Unlike her last major release, 2015’s Pregnant With Success, a project that was described as an ode to motherhood, this one arrives with no such pretext. It’s simply titled JP3. “I’ve always wanted a project where the music speaks for itself, and I feel like this allows for that,” she explains. McHayle is a perfectionist. The Brooklyn artist grew up in the age of the mega pop album release, tirelessly studying interviews of artists she admired. It’s not that she hasn’t been constantly creating in the years since Pregnant, it’s that she values the sanctity of separating process from final product. “I’m looking at the hyperproductivity thing, and I see what you guys are trying to do,” she says. “But I don’t think it’s natural.”
From the opening pomp of State Of The Union, JP3 feels like a self-assured reintroduction of sorts. It’s a lush, brazen joyride that sounds effortless, brimful of humor and sexuality.

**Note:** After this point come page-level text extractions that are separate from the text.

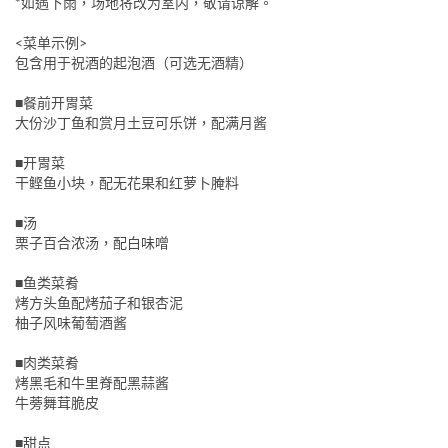
*如遇下雨，场地将改为室内，敬请谅解。
<菜单示例>
包含用于祝酒的起泡酒（可选无酒精）
■餐前开胃菜
大份沙丁鱼和赏月土豆可乐饼，配满月酱
■开胃菜
干鲣鱼小块，配无花果和红萝卜腌料
■汤
栗子百合浓汤，配白味噌
■鱼类菜肴
烤方头鱼配烤茄子和银杏泥
柚子风味葡萄酒酱
■肉类菜肴
烤黑毛和牛里脊配黑蒜酱
牛蒡舞茸脆皮
■甜点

It’s destined to go down as one of the most straight-up fun hip-hop releases this year. But beneath its structure exists a more probing question of how we chose to present our identity in a world where everyone’s watching. “When I put my first song out, let alone my first project, I just couldn’t believe that there were people on earth who could relate to me because I never felt like I was relatable. I didn’t know how to handle it,” she says. “I didn’t know I was making music that empowered people.”
A pivotal moment in JP3’s creation, McHayle tells me, came when she heard Black Girls Rock founder Beverly Bond discuss impostor syndrome, defined as a “psychological pattern in which people doubt their accomplishments and have a persistent, often internalised fear of being exposed as a ‘fraud.’”
“It’s the way I’d been feeling the entire time I was creating the album,” she says. “Anyone can relate to feeling like you’re not as great as you are. That’s the simplest reason why people don’t go at their dreams full throttle. Knowing the divine responsibility that has been bestowed upon me as a black woman, I felt as though I had to go super introverted. I didn’t know that I could create and share and grow.”
For Junglepussy, grappling with that meant examining residual trauma from her Brooklyn adolescence. “Growing up in New York City and being harassed by men on the street for being my flamboyant, feminine self… I let that strip away some of my expression,” she says. “That’s why when Junglepussy started popping off, I didn’t want coloured hair anymore, I wanted black hair. I didn’t want to be noticed in the streets.’”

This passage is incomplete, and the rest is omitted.